Ebert is as engaging and authoritative an interviewer as he is a movie reviewer. If you love dated movies the way I do, then this is a must-have, must-read book. If only to realize that somewhere out there is a grudgingly initialed .44 Magnum worth a king's ransom.
A collection of interviews with movie stars conducted by Roger Ebert in the late 1970s and early 1980s. I was expecting this to be a pleasant look back at the film industry of that era but instead found it full of misogynistic judgements of women by Ebert and not at all like I remember the film critic on TV.
Enjoyed the chapter on directors most, especially the interview with Eastwood; interview with Scorcese also great. Even the lighter stuff is fun - Ebert of course just always so *readable*.
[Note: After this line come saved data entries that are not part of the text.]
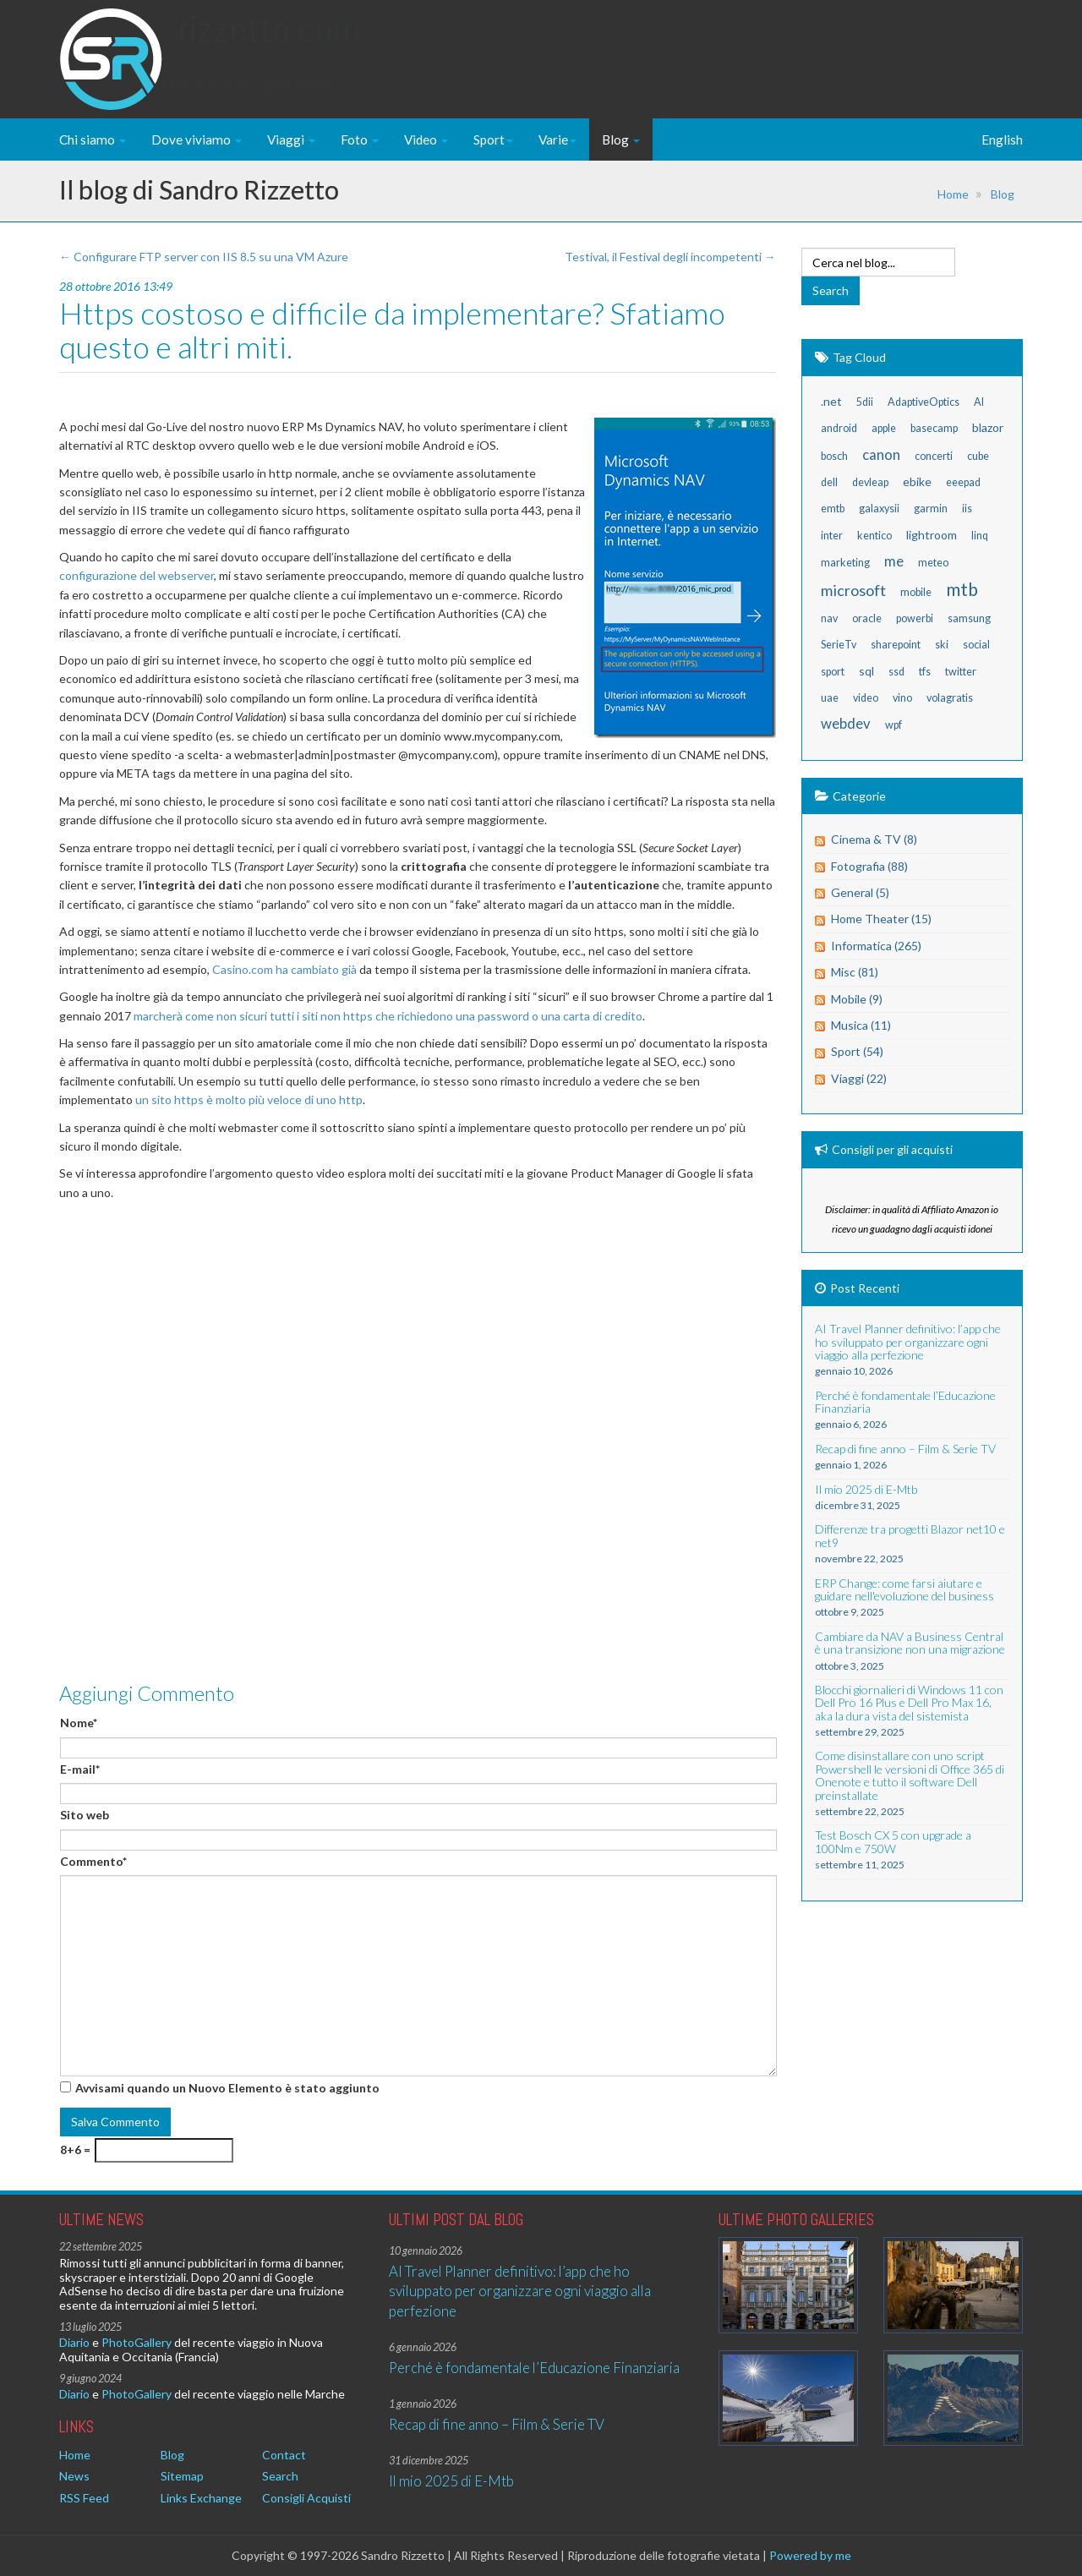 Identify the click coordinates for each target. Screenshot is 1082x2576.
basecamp (934, 428)
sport (832, 671)
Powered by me (810, 2555)
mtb (962, 588)
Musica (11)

An excellent book of interviews from the '70s and early '80s with greats from the Golden Age of film like Groucho Marx and George Burns and then-current hot young stars like Brooke Shield and Sylvester Stallone. Ebert keeps himself out of most of the interviews and instead focuses on the aura around these icons. The chapter following Robert Mitchum as he gets lost in Ohio, and a later attempted interview with Orson Welles, are hilarious, and a chapter dealing with drug and alcohol abuse spotlighting John Belushi and Rainer Werner Fassbinder, among others, is heartfelt and tragic. This book, likely way out of print, is worth tracking down. It contains some of Ebert's best writing.
During a recent sorting of the books of my personal library, I came across this gem by Roger Ebert I'd purchased years ago and never gotten around to reading.
My mistake. I'm sure I thought it was a collection of Ebert's reviews, but instead it's feature pieces and interviews with celebrities spanning the entire decade of the 1970s. Ebert approached his subjects with a keen eye and sympathetic ear, and spun vignettes that puts most of what passes for feature writing today to well-deserved shame.
Where else would you get a volume that gives you vintage snippets of life with Lee Marvin, Bob and Ray and Brooke Shields?
More than just a collection of essays with directors and movie stars, this can be read as insightful, touching, often funny short fiction... Ebert's skill as a writer was never so clear to me as when I first read this book. It doesn't matter if you're interested in Walter Matthau and Warren Beatty, or Groucho Marx and Lee Marvin... in Ebert's hands, these familiar faces and personalities become great characters. I read and re-read this one.
A highly readable collection of interviews with famous movie figures, conducted by critic Roger Ebert. I've always loved his reviews, but never knew how great his interviews were. Worth reading for tidbits like the meeting between Charles Bronson and Ingmar Bergman.